Preterm infants have lower than normal levels of MetHb reductase, the enzyme responsible for converting MetHb back to functional hemoglobin, which puts them at increased risk for developing MetHb toxicity (9). At the same time, however, preterm infants are being treated with inhaled NO (iNO) as therapy to prevent chronic lung disease (1,8,9,10). In order to prevent MetHb toxicity, MetHb levels are frequently measured while the preterm infant is receiving iNO therapy (8,9).

CYB5A (cytochrome B5 type A) and CYB5R3 (cytochrome B5 reductase 3) are genes that encode proteins with MetHb reductase activity, each of which have two major splice variants. A soluble form of these proteins in the erythrocytes is responsible for reducing MetHb back into functional hemoglobin. Several studies have demonstrated that methemoglobinemia is associated with genetic variations in both CYB5A and CYB5R3, resulting in decreased enzyme activity (7,11,12,13,14,15).

Although genetic influences may play a role in a preterm infant’s susceptibility to elevated MetHb levels following iNO exposure, this association has not yet been studied. Thus, the objective of this study was to evaluate the association between two single-nucleotide polymorphisms (SNPs) in CYB5A and three SNPs in CYB5R3, two genes known to influence MetHb levels, and MetHb levels in preterm infants receiving iNO. This information will give us a better understanding of the genetic influence on MetHb levels and may help to determine more appropriate iNO administration and monitoring of MetHb levels in this vulnerable population.

Results

Characteristics of our primary study population can be seen in Table 1 . Of the 109 Caucasian preterm infants receiving iNO therapy, the majority of the infants were male, non-Hispanic, of singleton gestation, born weighing <1,000 g, and born at ≤28 wk gestation. There was no statistical difference in MetHb levels with respect to gender, multiple gestation, birth weight, gestational age, or ethnicity.
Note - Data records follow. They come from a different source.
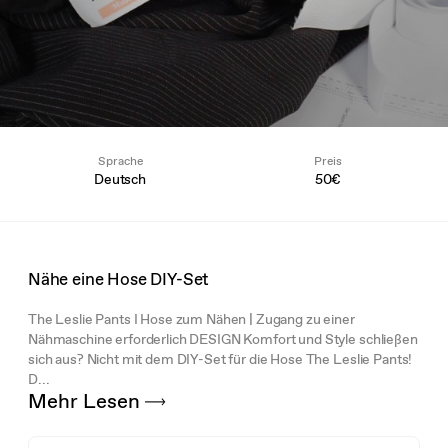
Sprache
Preis
Deutsch
50€
Nähe eine Hose DIY-Set
The Leslie Pants I Hose zum Nähen | Zugang zu einer
Nähmaschine erforderlich DESIGN Komfort und Style schließen
sich aus? Nicht mit dem DIY-Set für die Hose The Leslie Pants!
D...
Mehr Lesen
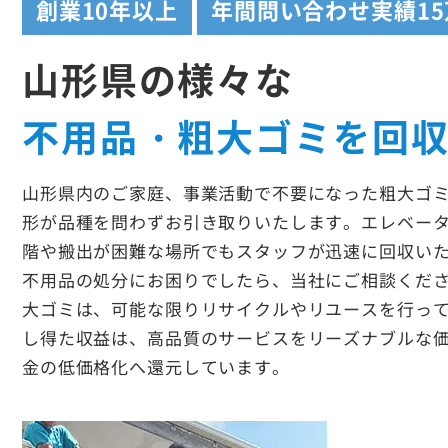
創業
10年以上
年間問い合わせ実績
1
山形県の様々な
不用品・粗大ゴミを回
山形県内のご家庭、事業活動で不要になった粗大ゴ
形が品種を問わずお引き取りいたします。エレベー
階や搬出が困難な場所でもスタッフが迅速に回収い
不用品の処分にお困りでしたら、当社にご相談くだ
大ゴミは、可能な限りリサイクルやリユースを行っ
し得た収益は、高品質のサービスをリーズナブルな
金の低価格化へ還元しています。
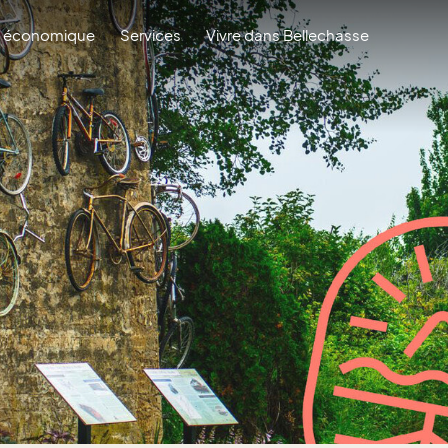
 économique
Services
Vivre dans Bellechasse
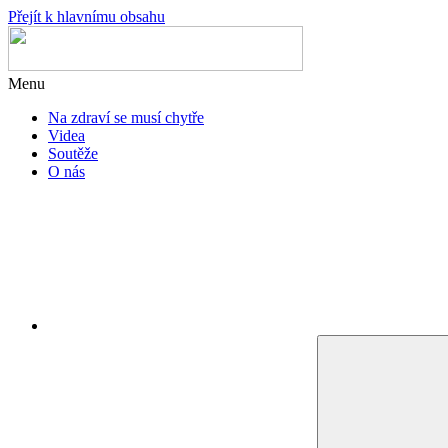
Přejít k hlavnímu obsahu
Menu
Na zdraví se musí chytře
Videa
Soutěže
O nás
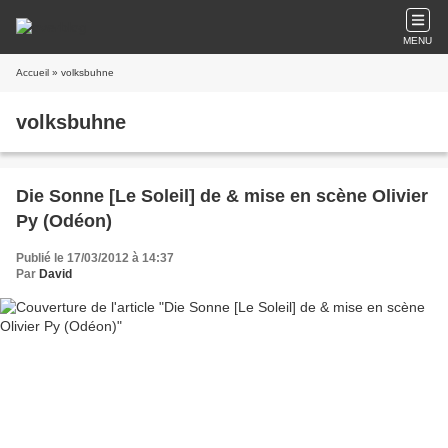
MENU
Accueil
» volksbuhne
volksbuhne
Die Sonne [Le Soleil] de & mise en scène Olivier
Py (Odéon)
Publié le 17/03/2012 à 14:37
Par
David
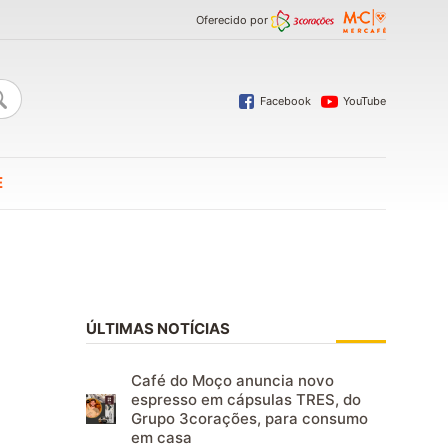
Oferecido por
Facebook
YouTube
E
ÚLTIMAS NOTÍCIAS
Café do Moço anuncia novo
espresso em cápsulas TRES, do
Grupo 3corações, para consumo
em casa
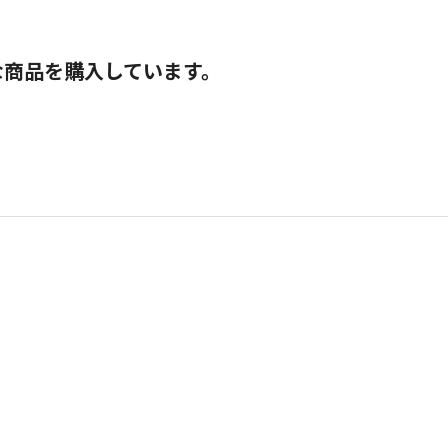
な商品を購入しています。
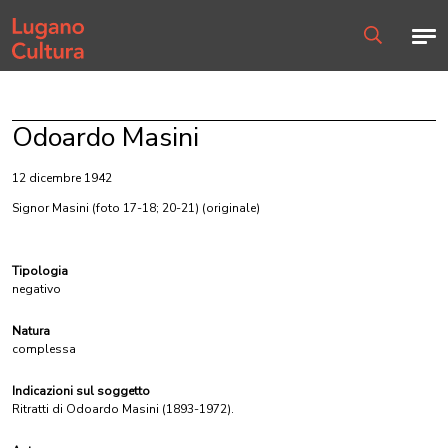
Home page
Men
Ricerca
Odoardo Masini
12 dicembre 1942
Signor Masini (foto 17-18; 20-21)
(originale)
Tipologia
negativo
Natura
complessa
Indicazioni sul soggetto
Ritratti di Odoardo Masini (1893-1972).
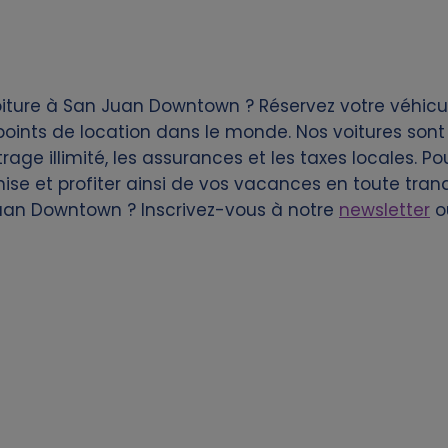
iture à San Juan Downtown ? Réservez votre véhicul
ints de location dans le monde. Nos voitures sont d
age illimité, les assurances et les taxes locales. Po
ise et profiter ainsi de vos vacances en toute tranq
Juan Downtown ? Inscrivez-vous à notre
newsletter
o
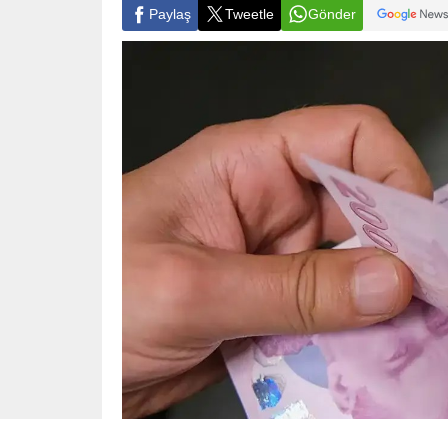
Paylaş
Tweetle
Gönder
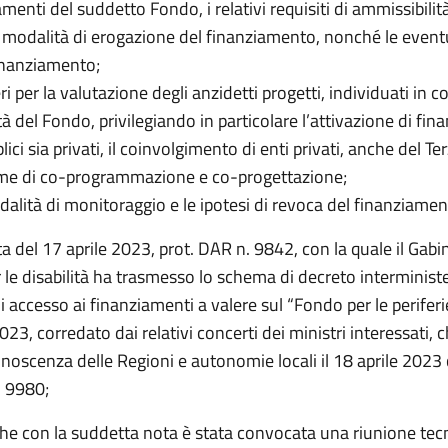
menti del suddetto Fondo, i relativi requisiti di ammissibilità
e modalità di erogazione del finanziamento, nonché le event
inanziamento;
teri per la valutazione degli anzidetti progetti, individuati in
ità del Fondo, privilegiando in particolare l’attivazione di fi
lici sia privati, il coinvolgimento di enti privati, anche del Te
rme di co-programmazione e co-progettazione;
odalità di monitoraggio e le ipotesi di revoca del finanziamen
a del 17 aprile 2023, prot. DAR n. 9842, con la quale il Gabi
 le disabilità ha trasmesso lo schema di decreto interministe
 accesso ai finanziamenti a valere sul “Fondo per le periferie
023, corredato dai relativi concerti dei ministri interessati, 
onoscenza delle Regioni e autonomie locali il 18 aprile 2023
. 9980;
he con la suddetta nota è stata convocata una riunione tecni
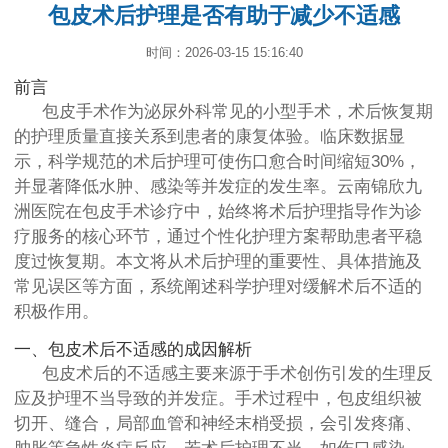
包皮术后护理是否有助于减少不适感
时间：2026-03-15 15:16:40
前言
包皮手术作为泌尿外科常见的小型手术，术后恢复期
的护理质量直接关系到患者的康复体验。临床数据显
示，科学规范的术后护理可使伤口愈合时间缩短30%，
并显著降低水肿、感染等并发症的发生率。云南锦欣九
洲医院在包皮手术诊疗中，始终将术后护理指导作为诊
疗服务的核心环节，通过个性化护理方案帮助患者平稳
度过恢复期。本文将从术后护理的重要性、具体措施及
常见误区等方面，系统阐述科学护理对缓解术后不适的
积极作用。
一、包皮术后不适感的成因解析
包皮术后的不适感主要来源于手术创伤引发的生理反
应及护理不当导致的并发症。手术过程中，包皮组织被
切开、缝合，局部血管和神经末梢受损，会引发疼痛、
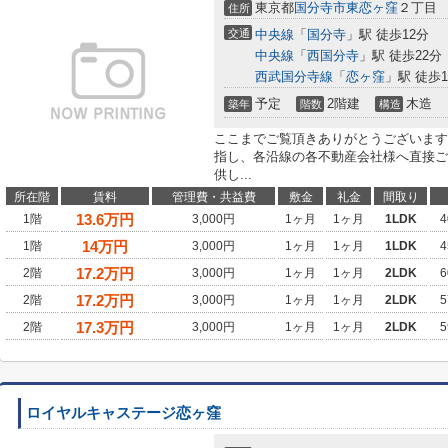
東京都
国分寺市
東恋ヶ窪
２丁目
住所
交通
中央線
「
国分寺
」駅 徒歩12分
中央線
「
西国分寺
」駅 徒歩22分
西武国分寺線
「
恋ヶ窪
」駅 徒歩1
予定
2階建
木造
築年
階数
構造
ここまでご覧頂きありがとうございます
指し、各沿線の各不動産会社様へ直接ご
供し...
所在階
賃料
管理費・共益費
敷金
礼金
間取り
13.6
万円
1階
3,000円
1ヶ月
1ヶ月
1LDK
4
14
万円
1階
3,000円
1ヶ月
1ヶ月
1LDK
4
17.2
万円
2階
3,000円
1ヶ月
1ヶ月
2LDK
6
17.2
万円
2階
3,000円
1ヶ月
1ヶ月
2LDK
5
17.3
万円
2階
3,000円
1ヶ月
1ヶ月
2LDK
5
ロイヤルキャステージ恋ヶ窪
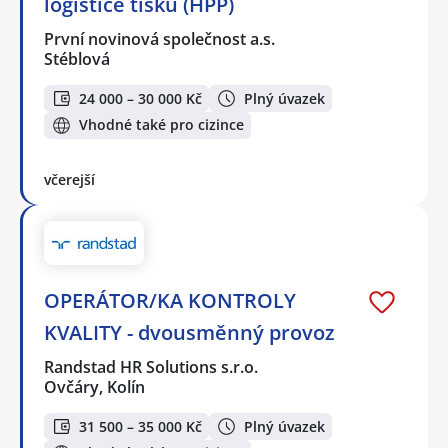
logistice tisku (HPP)
První novinová společnost a.s.
Stéblová
24 000 – 30 000 Kč
Plný úvazek
Vhodné také pro cizince
včerejší
OPERÁTOR/KA KONTROLY
KVALITY - dvousměnný provoz
Randstad HR Solutions s.r.o.
Ovčáry, Kolín
31 500 – 35 000 Kč
Plný úvazek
Table 1 Characteristics of Caucasian study participants

The average starting dose of iNO in this cohort was 12.60 ppm. The first MetHb level was selected for analysis as this was assumed to be the closest to the baseline MetHb levels for the infants. The time interval from starting iNO to checking the first MetHb value varied between 1 and 24 h. Using a Pearson’s correlation analysis, we found an association between the first iNO dose and the first metHb value measured (P = 0.04).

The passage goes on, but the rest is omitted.